Paper: [VoVNetV1] [VoVNetV2]
Backbone | Top-1 acc | #Params(M) | FLOPS(G)* | Train recipe |
---|---|---|---|---|
VoVNet-27-slim | 71.6 | 3.01 | 5.79 | small |
VoVNet-39 | 78.2 | 21.58 | 15.61 | default |
VoVNet-57 | 79.3 | 35.62 | 19.33 | default |
VoVNet-19-slim-ese | 70.8 | 2.68 | 4.85 | small |
VoVNet-19-ese | 75.4 | 10.18 | 9.70 | small |
VoVNet-39-ese | 78.1 | 25.18 | 15.62 | default |
VoVNet-57-ese | 79.2 | 41.45 | 19.35 | default |
VoVNet-99-ese | 80.7 | 69.52 | 34.51 | large, batch_size=512 |
*FLOPS is measured with (1,3,224,224)
input.
Some torchvision classification models are ported to use with the toolbox. They can output multiple feature map levels. torchvision>=0.11.0
is required since its feature extraction API is used to do this.
ImageNet1K_V2
) from their respective models' files.ResNet:
RegNet:
MobileNet:
EfficientNet:
Backbone | Top-1 acc^ | #Params(M) | FLOPS(G)* |
---|---|---|---|
ResNet family | |||
ResNet-18 | 69.8 | 11.18 | 3.64 |
ResNet-34 | 73.3 | 21.28 | 7.34 |
ResNet-50 | 76.1 | 23.51 | 8.22 |
ResNet-101 | 77.4 | 42.50 | 15.66 |
ResNet-152 | 78.3 | 58.14 | 23.11 |
ResNeXt-50 32x4d | 77.6 | 22.98 | 8.51 |
ResNeXt-101 32x8d | 79.3 | 86.74 | 32.95 |
Wide ResNet-50-2 | 78.5 | 66.83 | 22.85 |
Wide ResNet-101-2 | 78.9 | 124.84 | 45.59 |
RegNet family | |||
RegNetX-400MF | 72.8 | 5.10 | 0.84 |
RegNetX-800MF | 75.2 | 6.59 | 1.62 |
RegNetX-1.6GF | 77.0 | 8.28 | 3.24 |
RegNetX-3.2GF | 78.4 | 14.29 | 6.40 |
RegNetX-8GF | 79.3 | 37.65 | 16.04 |
RegNetX-16GF | 80.1 | 52.23 | 31.98 |
RegNetX-32GF | 80.6 | 105.29 | 63.61 |
RegNetY-400MF | 74.0 | 3.90 | 0.82 |
RegNetY-800MF | 76.4 | 5.65 | 1.69 |
RegNetY-1.6GF | 78.0 | 10.31 | 3.26 |
RegNetY-3.2GF | 78.9 | 17.92 | 6.40 |
RegNetY-8GF | 80.0 | 37.36 | 17.03 |
RegNetY-16GF | 80.4 | 80.57 | 31.92 |
RegNetY-32GF | 80.9 | 141.33 | 64.69 |
MobileNet family | |||
MobileNetV2 | 71.9 | 2.22 | 0.63 |
MobileNetV3 large | 74.0 | 2.97 | 0.45 |
MobileNetV3 small | 67.7 | 0.93 | 0.12 |
EfficientNet family | |||
EfficientNet B0 | 77.7 | 4.01 | 0.80 |
EfficientNet B1 | 78.6 | 6.51 | 1.18 |
EfficientNet B2 | 80.6 | 7.70 | 1.36 |
EfficientNet B3 | 82.0 | 10.70 | 1.98 |
EfficientNet B4 | 83.4 | 17.55 | 3.09 |
EfficientNet B5 | 83.4 | 28.34 | 4.82 |
EfficientNet B6 | 84.0 | 40.74 | 6.86 |
EfficientNet B7 | 84.1 | 63.79 | 10.53 |
*FLOPS is measured with (1,3,224,224)
input.
^Top-1 accuracy is copied from torchvision's documentation (0.11.0 at the time of writing)
Implementation notes
FPN: no batch norm and activation are used in lateral connections.

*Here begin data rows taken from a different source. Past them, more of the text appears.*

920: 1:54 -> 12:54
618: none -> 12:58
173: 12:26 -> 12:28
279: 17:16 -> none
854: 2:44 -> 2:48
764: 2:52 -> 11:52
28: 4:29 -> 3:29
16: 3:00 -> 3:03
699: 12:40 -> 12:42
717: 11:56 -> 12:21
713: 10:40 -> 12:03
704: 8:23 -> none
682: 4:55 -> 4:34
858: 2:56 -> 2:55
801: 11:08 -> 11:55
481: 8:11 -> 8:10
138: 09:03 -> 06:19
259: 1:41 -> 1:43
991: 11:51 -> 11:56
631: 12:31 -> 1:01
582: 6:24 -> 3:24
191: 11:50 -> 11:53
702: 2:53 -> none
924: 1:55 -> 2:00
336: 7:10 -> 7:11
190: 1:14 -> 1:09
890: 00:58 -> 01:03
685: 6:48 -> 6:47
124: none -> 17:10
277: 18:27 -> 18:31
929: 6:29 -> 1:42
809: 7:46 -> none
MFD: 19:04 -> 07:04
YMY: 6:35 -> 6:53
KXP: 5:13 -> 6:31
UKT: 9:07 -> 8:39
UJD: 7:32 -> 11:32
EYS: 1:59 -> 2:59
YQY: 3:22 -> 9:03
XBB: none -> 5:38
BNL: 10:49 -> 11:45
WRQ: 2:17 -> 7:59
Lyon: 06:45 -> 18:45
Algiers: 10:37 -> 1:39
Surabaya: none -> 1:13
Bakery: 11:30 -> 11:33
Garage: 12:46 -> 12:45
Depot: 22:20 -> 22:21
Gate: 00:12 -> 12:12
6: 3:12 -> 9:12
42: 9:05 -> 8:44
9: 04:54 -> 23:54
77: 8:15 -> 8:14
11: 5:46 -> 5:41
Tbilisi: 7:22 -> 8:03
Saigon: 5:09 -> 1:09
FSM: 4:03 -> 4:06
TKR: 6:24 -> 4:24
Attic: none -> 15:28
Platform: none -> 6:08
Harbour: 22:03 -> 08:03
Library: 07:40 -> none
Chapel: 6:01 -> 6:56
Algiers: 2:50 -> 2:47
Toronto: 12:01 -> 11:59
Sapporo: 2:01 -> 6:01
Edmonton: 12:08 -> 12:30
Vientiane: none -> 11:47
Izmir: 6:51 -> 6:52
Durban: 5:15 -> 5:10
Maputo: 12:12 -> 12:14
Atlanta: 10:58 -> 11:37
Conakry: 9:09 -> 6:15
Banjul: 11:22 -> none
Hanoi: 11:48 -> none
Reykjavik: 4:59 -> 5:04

Output convolutions (with batch norm and ReLU) are inside the top-down path.
P5 = lateral_conv5(C5)
P4 = out_conv4(lateral_conv4(C4) + upsample(P5))
P3 = out_conv4(lateral_conv4(C3) + upsample(P4))
BiFPN: weighted fusion is not implemented. Normal 3x3 convolutions (with batch norm and ReLU) are used by default.